Court of Civil Appeals of Texas, 2003

Ex Parte: Colin W. McAndrew

Ex Parte: Colin W. McAndrew
Court of Civil Appeals of Texas · Decided September 24, 2003

Ex Parte: Colin W. McAndrew

Opinion

PER CURIAM HEADING

NO. 12-03-00285-CV

NO. 12-03-00284-CV



IN THE COURT OF APPEALS



TWELFTH COURT OF APPEALS DISTRICT

TYLER, TEXAS

§
APPEAL FROM THE



EX PARTE COLIN W. McANDREW

§
COUNTY COURT OF



§
HOUSTON COUNTY, TEXAS

AND



§
APPEAL FROM THE THIRD



EX PARTE COLIN W. McANDREW

§
JUDICIAL DISTRICT COURT OF



§
HOUSTON COUNTY, TEXAS







MEMORANDUM OPINION

Appellant Colin W. McAndrew ("McAndrew") attempts to appeal (1) an order of the County Court of Houston County dated July 28, 2003 denying McAndrew's petition for writ of habeas corpus in which he sought the release of his minor children "from illegal restraint and detention", (2) an order of the Third Judicial District Court of Houston County dated August 4, 2003 denying McAndrew's petition for writ of habeas corpus, and (3) a "declaration" of the Third Judicial District Court of Houston County on August 4, 2003 "that [McAndrew] was a Vexatious Litigant."

The granting or denying of a writ of habeas corpus for possession of a child is not appealable. Gray v. Rankin, 594 S.W.2d 409, 409 (Tex. 1980).

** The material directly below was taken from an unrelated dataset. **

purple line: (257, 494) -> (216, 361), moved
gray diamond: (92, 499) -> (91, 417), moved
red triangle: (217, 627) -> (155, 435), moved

Furthermore, neither the order denying McAndrew's petition for writ of habeas corpus nor the "declaration" that he "was a Vexatious Litigant" was reduced to writing by the trial court. However, the clerk's record includes a copy of a docket sheet on which the trial court noted that the writ of habeas corpus was denied for want of jurisdiction. A second notation shows that the trial court found McAndrew to be a "Vexatious Person" and ordered that no further pleadings were to be filed by McAndrew without the trial court's prior written authority. A docket sheet entry is not a substitute for a signed written order and therefore cannot constitute an appealable order. E.g., Emerald Oaks Hotel/Conference Center, Inc. v. Zardenetta, 776 S.W.2d 577, 578 (Tex. 1989); Intercity Management Corp. v. Chambers, 820 S.W.2d 811, 812 (Tex. App.-Houston [1st Dist.] 199, orig. proceeding). Therefore, regardless of whether these two orders are otherwise appealable, we cannot review the trial court's action without a signed, written order.

On September 4, 2003, pursuant to Rule 37.2 of the Texas Rules of Appellate Procedure, this court notified McAndrew that the record received does not contain an appealable order and therefore does not show the jurisdiction of this court. McAndrew was also informed that unless the record was supplemented on or before September 15, 2003 to show jurisdiction, the appeals would be dismissed. McAndrew's deadline has now passed, and he has failed to show the jurisdiction of this court.

This court's appellate jurisdiction is limited to appeals from final judgments and such interlocutory orders as the legislature has deemed appealable. City of Houston v. Kilburn, 849 S.W.2d 810, 811 (Tex. 1993); see, e.g., Tex. Civ. Prac. & Rem. Code Ann. § 51.014 (Vernon Supp. 2003). For the reasons stated above, the orders denying McAndrew's petition for writ of habeas corpus and the trial court's finding that McAndrew is a "Vexatious Litigant" are not appealable. Accordingly, we dismiss the appeals for want of jurisdiction.

JAMES T. WORTHEN

Chief Justice



Opinion delivered September 24, 2003.

Panel consisted of Worthen, C.J., Griffith, J., and DeVasto, J.